The data below holds a line containing "Puis j'ai dis" and a line containing "HƯỚNG DẪN LẮP ĐẶT CAMERA WIFI IMOU"; please quote exactly those two lines and every line between them, and nothing else.

"""

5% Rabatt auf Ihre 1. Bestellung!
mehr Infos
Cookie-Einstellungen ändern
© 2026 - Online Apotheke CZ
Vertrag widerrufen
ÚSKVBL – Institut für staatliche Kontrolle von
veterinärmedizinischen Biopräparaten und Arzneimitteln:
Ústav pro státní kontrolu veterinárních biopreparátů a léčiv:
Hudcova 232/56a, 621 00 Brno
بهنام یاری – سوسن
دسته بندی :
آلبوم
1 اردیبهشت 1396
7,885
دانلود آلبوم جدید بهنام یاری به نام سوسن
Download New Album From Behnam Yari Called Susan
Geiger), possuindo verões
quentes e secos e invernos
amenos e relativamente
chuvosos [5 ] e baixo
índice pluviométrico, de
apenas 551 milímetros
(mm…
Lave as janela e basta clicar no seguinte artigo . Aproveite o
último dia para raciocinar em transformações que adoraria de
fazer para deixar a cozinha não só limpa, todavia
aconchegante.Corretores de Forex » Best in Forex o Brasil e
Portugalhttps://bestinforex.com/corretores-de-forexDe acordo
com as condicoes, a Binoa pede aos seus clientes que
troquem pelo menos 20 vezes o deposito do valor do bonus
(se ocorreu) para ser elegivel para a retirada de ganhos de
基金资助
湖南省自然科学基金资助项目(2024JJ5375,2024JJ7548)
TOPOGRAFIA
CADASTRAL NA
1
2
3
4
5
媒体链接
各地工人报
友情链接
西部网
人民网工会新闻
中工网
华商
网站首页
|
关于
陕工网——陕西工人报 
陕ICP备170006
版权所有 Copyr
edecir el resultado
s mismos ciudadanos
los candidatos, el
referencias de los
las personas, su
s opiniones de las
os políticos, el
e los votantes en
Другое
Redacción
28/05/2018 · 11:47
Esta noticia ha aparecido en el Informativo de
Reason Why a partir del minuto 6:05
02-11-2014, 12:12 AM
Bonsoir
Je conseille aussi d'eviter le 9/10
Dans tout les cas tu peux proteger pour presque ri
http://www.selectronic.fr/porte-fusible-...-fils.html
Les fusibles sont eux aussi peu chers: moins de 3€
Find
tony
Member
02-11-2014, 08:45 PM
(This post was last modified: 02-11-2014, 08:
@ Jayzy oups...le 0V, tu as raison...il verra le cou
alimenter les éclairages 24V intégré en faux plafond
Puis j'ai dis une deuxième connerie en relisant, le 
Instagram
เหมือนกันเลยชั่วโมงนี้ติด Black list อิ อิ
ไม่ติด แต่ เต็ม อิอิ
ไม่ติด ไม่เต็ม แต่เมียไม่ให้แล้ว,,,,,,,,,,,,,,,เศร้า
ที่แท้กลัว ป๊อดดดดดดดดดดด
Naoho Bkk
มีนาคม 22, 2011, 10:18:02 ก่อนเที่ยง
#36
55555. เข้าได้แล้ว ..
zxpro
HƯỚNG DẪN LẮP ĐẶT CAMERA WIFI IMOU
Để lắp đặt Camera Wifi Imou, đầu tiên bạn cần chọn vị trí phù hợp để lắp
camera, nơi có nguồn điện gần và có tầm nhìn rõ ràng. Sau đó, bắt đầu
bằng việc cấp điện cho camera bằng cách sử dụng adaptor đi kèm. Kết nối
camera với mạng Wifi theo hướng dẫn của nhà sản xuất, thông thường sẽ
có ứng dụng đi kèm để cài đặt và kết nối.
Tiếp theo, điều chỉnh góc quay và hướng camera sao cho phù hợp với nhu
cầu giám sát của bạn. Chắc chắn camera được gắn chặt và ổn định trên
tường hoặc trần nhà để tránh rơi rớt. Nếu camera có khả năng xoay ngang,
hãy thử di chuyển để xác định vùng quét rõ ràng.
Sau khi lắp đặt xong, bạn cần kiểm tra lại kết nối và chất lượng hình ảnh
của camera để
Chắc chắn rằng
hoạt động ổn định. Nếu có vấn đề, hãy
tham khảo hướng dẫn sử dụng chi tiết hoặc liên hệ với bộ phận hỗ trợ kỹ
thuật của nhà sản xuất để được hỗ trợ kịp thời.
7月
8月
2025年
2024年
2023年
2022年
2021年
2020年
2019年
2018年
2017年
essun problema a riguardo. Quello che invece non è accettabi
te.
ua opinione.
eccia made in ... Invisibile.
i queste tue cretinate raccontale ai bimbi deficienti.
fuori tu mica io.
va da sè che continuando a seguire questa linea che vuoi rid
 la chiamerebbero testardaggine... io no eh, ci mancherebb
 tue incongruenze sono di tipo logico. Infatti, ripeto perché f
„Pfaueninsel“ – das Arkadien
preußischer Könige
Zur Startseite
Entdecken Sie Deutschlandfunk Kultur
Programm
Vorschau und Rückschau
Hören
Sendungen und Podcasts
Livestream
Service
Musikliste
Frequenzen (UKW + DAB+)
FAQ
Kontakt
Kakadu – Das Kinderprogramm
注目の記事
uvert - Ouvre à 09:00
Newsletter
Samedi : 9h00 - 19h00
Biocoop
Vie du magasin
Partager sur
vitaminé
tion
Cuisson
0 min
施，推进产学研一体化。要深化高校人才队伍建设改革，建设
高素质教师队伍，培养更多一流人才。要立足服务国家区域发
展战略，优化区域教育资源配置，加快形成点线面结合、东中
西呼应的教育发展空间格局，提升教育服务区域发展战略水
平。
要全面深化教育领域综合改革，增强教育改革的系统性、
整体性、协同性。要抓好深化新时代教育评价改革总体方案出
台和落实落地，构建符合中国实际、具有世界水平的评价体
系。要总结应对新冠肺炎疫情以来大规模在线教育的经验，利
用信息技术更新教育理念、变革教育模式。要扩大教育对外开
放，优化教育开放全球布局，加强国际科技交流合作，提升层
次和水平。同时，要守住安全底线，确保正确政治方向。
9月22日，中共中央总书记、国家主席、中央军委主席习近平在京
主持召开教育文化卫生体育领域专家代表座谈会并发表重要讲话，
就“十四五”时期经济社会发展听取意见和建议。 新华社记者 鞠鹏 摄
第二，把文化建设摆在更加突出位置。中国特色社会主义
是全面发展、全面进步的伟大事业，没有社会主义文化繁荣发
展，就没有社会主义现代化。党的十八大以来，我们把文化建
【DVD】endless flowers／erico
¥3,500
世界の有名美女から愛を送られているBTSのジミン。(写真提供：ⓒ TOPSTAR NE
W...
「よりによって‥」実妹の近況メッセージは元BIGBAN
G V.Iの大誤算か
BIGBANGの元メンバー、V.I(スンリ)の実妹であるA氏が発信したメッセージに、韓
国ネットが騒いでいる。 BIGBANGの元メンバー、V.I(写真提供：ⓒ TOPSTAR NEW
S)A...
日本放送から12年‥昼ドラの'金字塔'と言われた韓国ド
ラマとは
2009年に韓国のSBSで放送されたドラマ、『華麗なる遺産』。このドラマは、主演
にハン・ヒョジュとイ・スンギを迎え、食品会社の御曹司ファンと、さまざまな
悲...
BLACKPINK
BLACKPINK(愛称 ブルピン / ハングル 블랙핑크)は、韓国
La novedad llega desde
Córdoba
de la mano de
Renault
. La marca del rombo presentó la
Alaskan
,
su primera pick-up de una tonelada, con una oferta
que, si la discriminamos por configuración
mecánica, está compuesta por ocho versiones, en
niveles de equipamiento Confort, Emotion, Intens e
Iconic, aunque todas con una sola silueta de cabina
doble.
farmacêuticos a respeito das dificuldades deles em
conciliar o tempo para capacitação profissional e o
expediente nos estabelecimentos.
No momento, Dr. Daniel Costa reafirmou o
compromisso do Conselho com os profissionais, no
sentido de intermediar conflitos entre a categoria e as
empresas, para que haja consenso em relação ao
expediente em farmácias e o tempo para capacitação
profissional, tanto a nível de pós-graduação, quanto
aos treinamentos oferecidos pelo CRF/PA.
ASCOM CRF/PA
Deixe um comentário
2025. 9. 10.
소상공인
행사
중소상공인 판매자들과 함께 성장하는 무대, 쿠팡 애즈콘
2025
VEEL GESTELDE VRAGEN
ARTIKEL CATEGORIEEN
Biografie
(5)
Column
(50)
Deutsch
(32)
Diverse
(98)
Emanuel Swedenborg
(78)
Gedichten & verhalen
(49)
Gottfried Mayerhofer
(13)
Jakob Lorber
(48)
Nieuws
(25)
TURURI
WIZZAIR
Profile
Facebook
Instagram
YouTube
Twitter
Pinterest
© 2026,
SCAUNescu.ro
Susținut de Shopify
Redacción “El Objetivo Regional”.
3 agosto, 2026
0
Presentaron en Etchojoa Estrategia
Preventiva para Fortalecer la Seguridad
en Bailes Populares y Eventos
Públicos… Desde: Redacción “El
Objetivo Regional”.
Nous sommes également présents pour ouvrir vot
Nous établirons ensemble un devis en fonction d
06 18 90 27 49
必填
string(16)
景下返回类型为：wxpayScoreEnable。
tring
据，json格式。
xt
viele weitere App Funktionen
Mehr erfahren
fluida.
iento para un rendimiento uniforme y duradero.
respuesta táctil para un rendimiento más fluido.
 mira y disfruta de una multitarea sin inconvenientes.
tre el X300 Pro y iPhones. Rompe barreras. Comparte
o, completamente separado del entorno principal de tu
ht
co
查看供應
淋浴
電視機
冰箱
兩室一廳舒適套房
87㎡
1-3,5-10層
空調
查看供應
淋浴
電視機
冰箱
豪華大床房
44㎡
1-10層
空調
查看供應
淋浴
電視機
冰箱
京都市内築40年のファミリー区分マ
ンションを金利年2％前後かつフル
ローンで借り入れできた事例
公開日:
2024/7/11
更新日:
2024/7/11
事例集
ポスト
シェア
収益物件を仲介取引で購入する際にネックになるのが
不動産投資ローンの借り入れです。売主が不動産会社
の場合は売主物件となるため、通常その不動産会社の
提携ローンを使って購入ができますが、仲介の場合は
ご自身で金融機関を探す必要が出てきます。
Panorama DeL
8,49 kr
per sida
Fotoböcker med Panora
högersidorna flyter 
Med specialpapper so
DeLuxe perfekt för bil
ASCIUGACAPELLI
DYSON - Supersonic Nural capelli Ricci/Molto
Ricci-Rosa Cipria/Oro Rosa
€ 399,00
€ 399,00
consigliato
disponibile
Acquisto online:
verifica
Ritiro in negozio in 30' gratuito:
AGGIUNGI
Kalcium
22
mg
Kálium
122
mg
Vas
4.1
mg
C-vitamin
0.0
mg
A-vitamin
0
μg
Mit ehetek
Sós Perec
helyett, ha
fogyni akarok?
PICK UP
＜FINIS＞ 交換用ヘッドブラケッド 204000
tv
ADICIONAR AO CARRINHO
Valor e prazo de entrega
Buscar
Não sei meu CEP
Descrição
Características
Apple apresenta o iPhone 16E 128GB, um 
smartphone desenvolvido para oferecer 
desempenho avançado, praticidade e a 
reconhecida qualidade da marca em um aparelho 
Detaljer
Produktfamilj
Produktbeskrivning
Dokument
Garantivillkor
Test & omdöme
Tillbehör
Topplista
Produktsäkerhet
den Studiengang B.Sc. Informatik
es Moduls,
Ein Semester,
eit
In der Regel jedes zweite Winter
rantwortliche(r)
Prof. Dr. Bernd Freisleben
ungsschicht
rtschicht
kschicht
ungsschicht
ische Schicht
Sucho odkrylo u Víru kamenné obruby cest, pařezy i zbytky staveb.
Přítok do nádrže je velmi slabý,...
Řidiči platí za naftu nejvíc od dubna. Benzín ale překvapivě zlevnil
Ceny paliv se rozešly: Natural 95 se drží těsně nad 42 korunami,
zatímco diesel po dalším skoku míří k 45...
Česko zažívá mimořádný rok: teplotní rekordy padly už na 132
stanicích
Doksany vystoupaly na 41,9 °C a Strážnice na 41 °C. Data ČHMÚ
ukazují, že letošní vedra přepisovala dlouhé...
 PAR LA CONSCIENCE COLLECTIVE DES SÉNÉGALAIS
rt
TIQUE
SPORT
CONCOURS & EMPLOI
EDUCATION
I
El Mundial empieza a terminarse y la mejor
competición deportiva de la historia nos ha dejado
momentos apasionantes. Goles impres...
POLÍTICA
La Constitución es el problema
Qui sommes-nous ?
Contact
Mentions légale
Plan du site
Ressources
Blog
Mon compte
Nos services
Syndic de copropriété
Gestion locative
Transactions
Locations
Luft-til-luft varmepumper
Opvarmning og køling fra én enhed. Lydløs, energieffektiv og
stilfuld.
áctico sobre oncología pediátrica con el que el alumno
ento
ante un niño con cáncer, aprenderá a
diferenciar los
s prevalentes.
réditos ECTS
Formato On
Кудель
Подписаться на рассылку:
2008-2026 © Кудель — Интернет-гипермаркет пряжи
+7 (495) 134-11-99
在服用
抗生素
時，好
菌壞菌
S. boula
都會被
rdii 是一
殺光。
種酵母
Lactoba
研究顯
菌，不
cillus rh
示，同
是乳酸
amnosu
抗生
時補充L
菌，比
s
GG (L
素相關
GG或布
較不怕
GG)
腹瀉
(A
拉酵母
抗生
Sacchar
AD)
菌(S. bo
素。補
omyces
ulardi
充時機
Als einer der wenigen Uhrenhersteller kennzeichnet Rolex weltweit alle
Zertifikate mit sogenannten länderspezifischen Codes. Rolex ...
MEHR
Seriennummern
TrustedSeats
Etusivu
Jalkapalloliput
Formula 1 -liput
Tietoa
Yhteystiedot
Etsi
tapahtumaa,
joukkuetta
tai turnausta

"""

▶ Result:
Puis j'ai dis une deuxième connerie en relisant, le 
Instagram
เหมือนกันเลยชั่วโมงนี้ติด Black list อิ อิ
ไม่ติด แต่ เต็ม อิอิ
ไม่ติด ไม่เต็ม แต่เมียไม่ให้แล้ว,,,,,,,,,,,,,,,เศร้า
ที่แท้กลัว ป๊อดดดดดดดดดดด
Naoho Bkk
มีนาคม 22, 2011, 10:18:02 ก่อนเที่ยง
#36
55555. เข้าได้แล้ว ..
zxpro
HƯỚNG DẪN LẮP ĐẶT CAMERA WIFI IMOU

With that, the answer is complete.